Using UC technology such as CPaaS, there are also many more AI platforms you can integrate your workflows with. CPaaS provides the APIs your developers need to initiate calls, messages, and video sessions. Pioneers such as Twilio even offer a ready to go contact centre toolkit called Flex, that you can customise to your heart’s content. If you’re seeking differentiation by tightly integrating your communications with your day to day tasks, then consider hiring a developer to make the magic happen.
One of my personal favourites features of the AI revolution, after living and working in Japan for a couple of years in 2003 is the potential for real-time translation. I find the concept of translation via AI incredible – particularly for companies that cross multiple geographical borders. I only wish I had been able to access something like this when I was younger.
UC vendors can now connect their UC apps and endpoints to AI-powered translation engines to translate and transcribe conversations in real-time. Imagine this; you’re speaking to your German colleague in English, and they are replying in German. The platforms can now translate and transcribe the conversation in real-time, enabling you both to talk in your native language.

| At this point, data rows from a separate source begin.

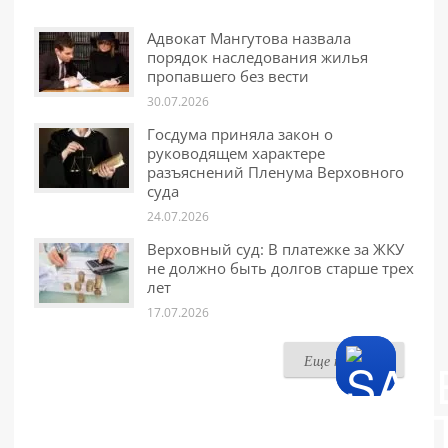
Адвокат Мангутова назвала
порядок наследования жилья
пропавшего без вести
30.07.2026
Госдума приняла закон о
руководящем характере
разъяснений Пленума Верховного
суда
24.07.2026
Верховный суд: В платежке за ЖКУ
не должно быть долгов старше трех
лет
17.07.2026
Еще новости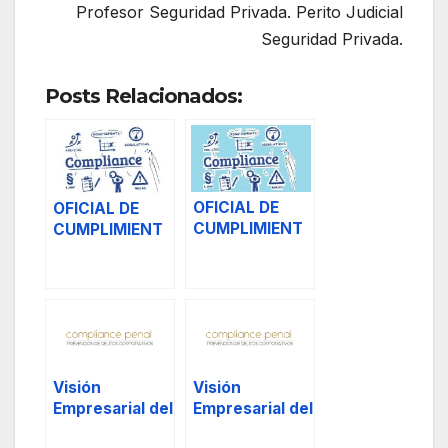
Profesor Seguridad Privada. Perito Judicial
Seguridad Privada.
Posts Relacionados:
OFICIAL DE
OFICIAL DE
CUMPLIMIENT
CUMPLIMIENT
O NORMATIVO.
O NORMATIVO.
Chief
Chief
Compliance
Compliance
Officer CCO, y
Officer CCO, 1.
3.
Visión
Visión
Empresarial del
Empresarial del
Compliance
Compliance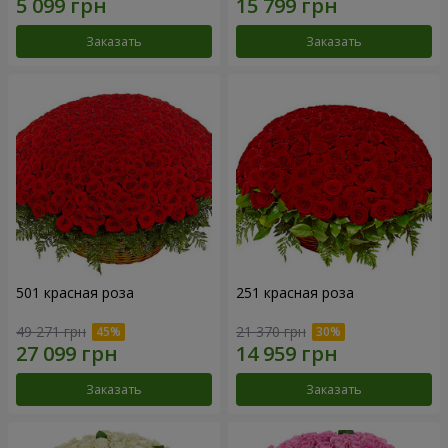
Заказать
Заказать
501 красная роза
251 красная роза
49 271 грн
21 370 грн
Заказать
Заказать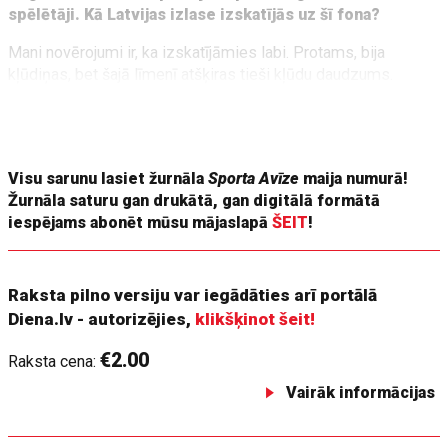
spēlētāji. Kā Latvijas izlase izskatījās uz šī fona?
Mani novērojumi ir, ka izskatījāmies labi. Protams, bija
kļūdiņas, bet šajā līmenī atšķiras tieši kļūdu daudzums.
Lielās zvaigznes šīs kļūdas izmanto un iemet vārtus.
Atšķirību redzējām, bet veiksmes un sakritības gadījumā
varējām pārsteigt.
Visu sarunu lasiet žurnāla
Sporta Avīze
maija numurā!
Žurnāla saturu gan drukātā, gan digitālā formātā
iespējams abonēt mūsu mājaslapā
ŠEIT
!
Raksta pilno versiju var iegādāties arī portālā
Diena.lv - autorizējies,
klikšķinot šeit!
€2.00
Raksta cena:
Vairāk informācijas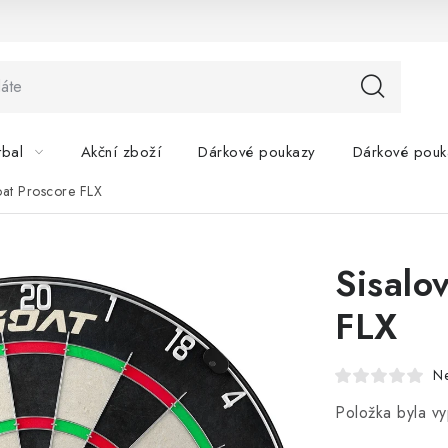
tbal
Akční zboží
Dárkové poukazy
Dárkové pouk
oat Proscore FLX
Sisalo
FLX
N
Položka byla 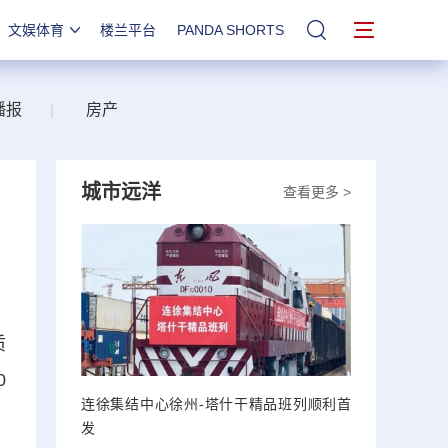
文娱体育
楼兰平台
PANDA SHORTS
站内搜索
播报
|
房产
城市远洋
查看更多 >
质
0
连徐集结中心徐州-塔什干精品班列顺利首
、
发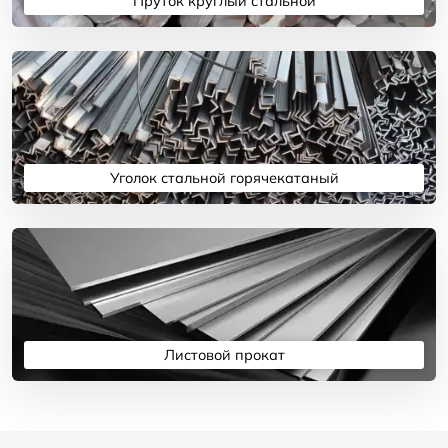
Пруток круглый стальной
Подробнее
Уголок стальной горячекатаный
Подробнее
Листовой прокат
Подробнее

Have you ever used Alexa’s music recommendations? Why not take advantage of the same intelligence for your daily task? Imagine sat at your desk, performing your routine duties, and a Bot pops up and offers you a helpful hand in completing the task at hand.
For example, if the Bot hears you talking on the phone and you say, “sure, let’s meet up next week for lunch,” the Bot could offer to schedule the meeting or add a reminder to your list of tasks for the following week.
What if, based on an incoming message to Slack a voice-controlled AI could recommend predefined responses, thus cutting down the time to respond – pretty useful right?
I’m personally very excited about having a virtual assistant at my desk, in my workflows, on my calls, and in my meetings. I’m sure the technology will have its challenges and won’t always get it right, but I’m one of those who will give it a chance and hopes that it will get better. In most cases, it does in time.